Earlier this week, a scandal hit the political-journalism complex that was on par with the way the “payola” scandal rocked the popular music world in the 1950s; see NEW: Massive Press Scandal As USAID Funding for ‘Politico’ Revealed, and It Gets Worse From There. Analysis of open-source federal documents showed that many news organizations had received obscene amounts of money from the federal government in the guise of “subscriptions.”
President Trump reacted quickly to the news that the federal government was spending tens of millions of dollars each year to support media outlets. This kind of support is wrong in a free society, and it is even more wrong when the outlets are basically hostile to the administration.
The immediate defense from the various outlets was, “Move along, nothing to see here.” This is how Politico hand-waved the allegations:
“POLITICO has been the subject of debate on X this week.
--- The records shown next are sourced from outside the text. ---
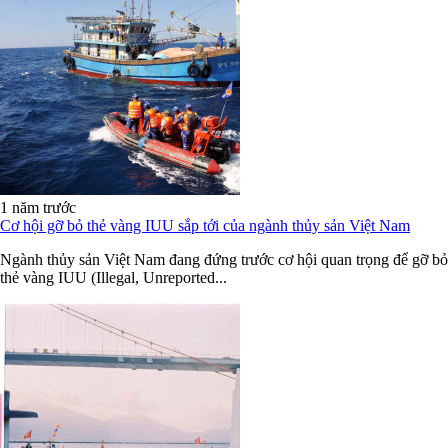
1 năm trước
Cơ hội gỡ bỏ thẻ vàng IUU sắp tới của ngành thủy sản Việt Nam
Ngành thủy sản Việt Nam đang đứng trước cơ hội quan trọng để gỡ bỏ
thẻ vàng IUU (Illegal, Unreported...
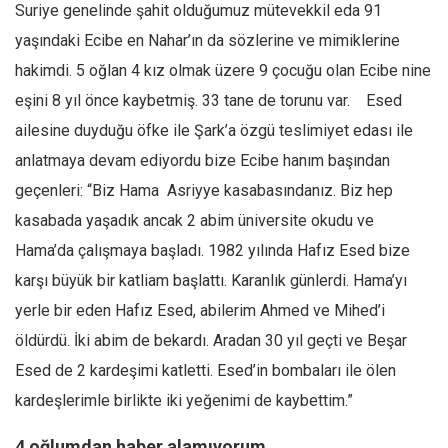
Suriye genelinde şahit olduğumuz mütevekkil eda 91
yaşındaki Ecibe en Nahar’ın da sözlerine ve mimiklerine
hakimdi. 5 oğlan 4 kız olmak üzere 9 çocuğu olan Ecibe nine
eşini 8 yıl önce kaybetmiş. 33 tane de torunu var. Esed
ailesine duyduğu öfke ile Şark’a özgü teslimiyet edası ile
anlatmaya devam ediyordu bize Ecibe hanım başından
geçenleri: “Biz Hama Asriyye kasabasındanız. Biz hep
kasabada yaşadık ancak 2 abim üniversite okudu ve
Hama’da çalışmaya başladı. 1982 yılında Hafız Esed bize
karşı büyük bir katliam başlattı. Karanlık günlerdi. Hama’yı
yerle bir eden Hafız Esed, abilerim Ahmed ve Mihed’i
öldürdü. İki abim de bekardı. Aradan 30 yıl geçti ve Beşar
Esed de 2 kardeşimi katletti. Esed’in bombaları ile ölen
kardeşlerimle birlikte iki yeğenimi de kaybettim.”
4 oğlumdan haber alamıyorum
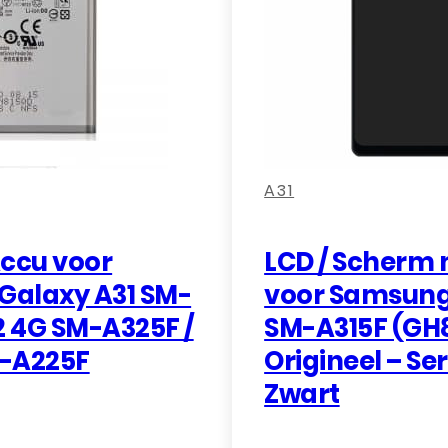
,
,
,
A31
 Accu voor
LCD / Scherm
Galaxy A31 SM-
voor Samsung
2 4G SM-A325F /
SM-A315F (GH8
M-A225F
Origineel – Se
Zwart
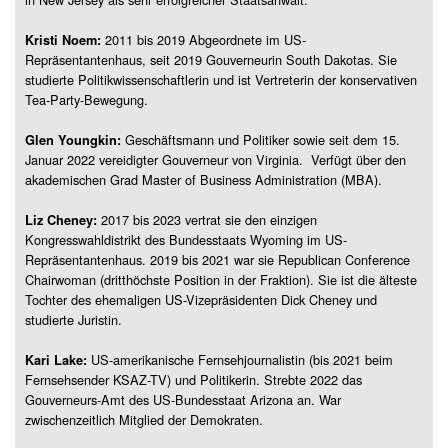
2011 bis 2019 Abgeordnete im US-
Kristi Noem:
Repräsentantenhaus, seit 2019 Gouverneurin South Dakotas. Sie
studierte Politikwissenschaftlerin und ist Vertreterin der konservativen
Tea-Party-Bewegung.
Geschäftsmann und Politiker sowie seit dem 15.
Glen Youngkin:
Januar 2022 vereidigter Gouverneur von Virginia. Verfügt über den
akademischen Grad Master of Business Administration (MBA).
2017 bis 2023 vertrat sie den einzigen
Liz Cheney:
Kongresswahldistrikt des Bundesstaats Wyoming im US-
Repräsentantenhaus. 2019 bis 2021 war sie Republican Conference
Chairwoman (dritthöchste Position in der Fraktion). Sie ist die älteste
Tochter des ehemaligen US-Vizepräsidenten Dick Cheney und
studierte Juristin.
US-amerikanische Fernsehjournalistin (bis 2021 beim
Kari Lake:
Fernsehsender KSAZ-TV) und Politikerin. Strebte 2022 das
Gouverneurs-Amt des US-Bundesstaat Arizona an. War
zwischenzeitlich Mitglied der Demokraten.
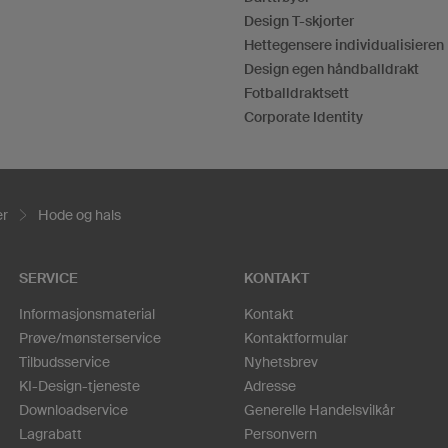
Design T-skjorter
Hettegensere individualisieren
Design egen håndballdrakt
Fotballdraktsett
Corporate Identity
er
Hode og hals
SERVICE
KONTAKT
Informasjonsmaterial
Kontakt
Prøve/mønsterservice
Kontaktformular
Tilbudsservice
Nyhetsbrev
KI-Design-tjeneste
Adresse
Downloadservice
Generelle Handelsvilkår
Lagrabatt
Personvern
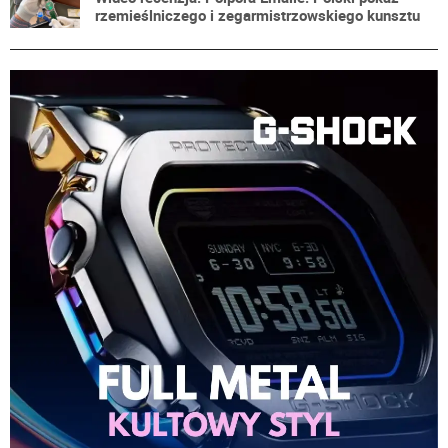
rzemieślniczego i zegarmistrzowskiego kunsztu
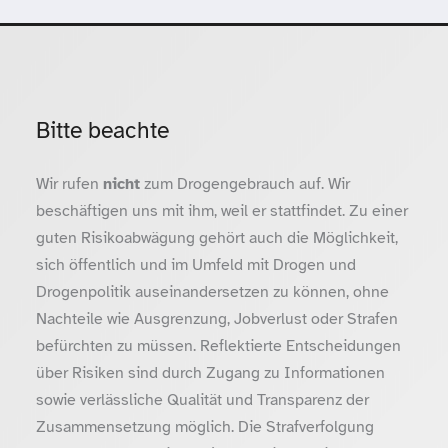
Bitte beachte
Wir rufen
nicht
zum Drogengebrauch auf. Wir
beschäftigen uns mit ihm, weil er stattfindet. Zu einer
guten Risikoabwägung gehört auch die Möglichkeit,
sich öffentlich und im Umfeld mit Drogen und
Drogenpolitik auseinandersetzen zu können, ohne
Nachteile wie Ausgrenzung, Jobverlust oder Strafen
befürchten zu müssen. Reflektierte Entscheidungen
über Risiken sind durch Zugang zu Informationen
sowie verlässliche Qualität und Transparenz der
Zusammensetzung möglich. Die Strafverfolgung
Some of it has been misinformed, and some of it has been flat-out false. Let’s set the record straight,” the outlet wrote as part of a memo published on its website. “POLITICO is a privately owned company. We have never received any government funding — no subsidies, no grants, no handouts. Not one dime, ever, in 18 years.”
The note comes in response to social media posts and public statements from Trump, billionaire Elon Musk and others who have expressed outrage that a large number of government agencies and federal employees subscribe to Politico’s expensive “Pro” news content.
The expenditures were revealed this week as part of Musk’s Department of Government Efficiency work to reform major federal departments including USAID.
It is common for federal agencies to allow employees to expense subscriptions to newspapers, wire services and other media outlets as a function of their jobs, while subscriptions to niche content in a specific policy area can cost thousands of dollars a year.
Most Politico Pro subscribers are in the private sector, the company said Thursday, and come from across the ideological spectrum, with a renewal rate of around 90 percent every year “because they rely on our reporting, data, and insights.”
“Government agencies that subscribe do so through standard public procurement processes— just like any other tool they buy to work smarter and be more efficient. This is not funding. It is a transaction — just as the government buys research, equipment, software, and industry reports. Some online voices are deliberately spreading falsehoods,” the outlet said. “Let’s be clear: POLITICO has no financial dependence on the government and no hidden agenda. We cover politics and policy — that’s our job.”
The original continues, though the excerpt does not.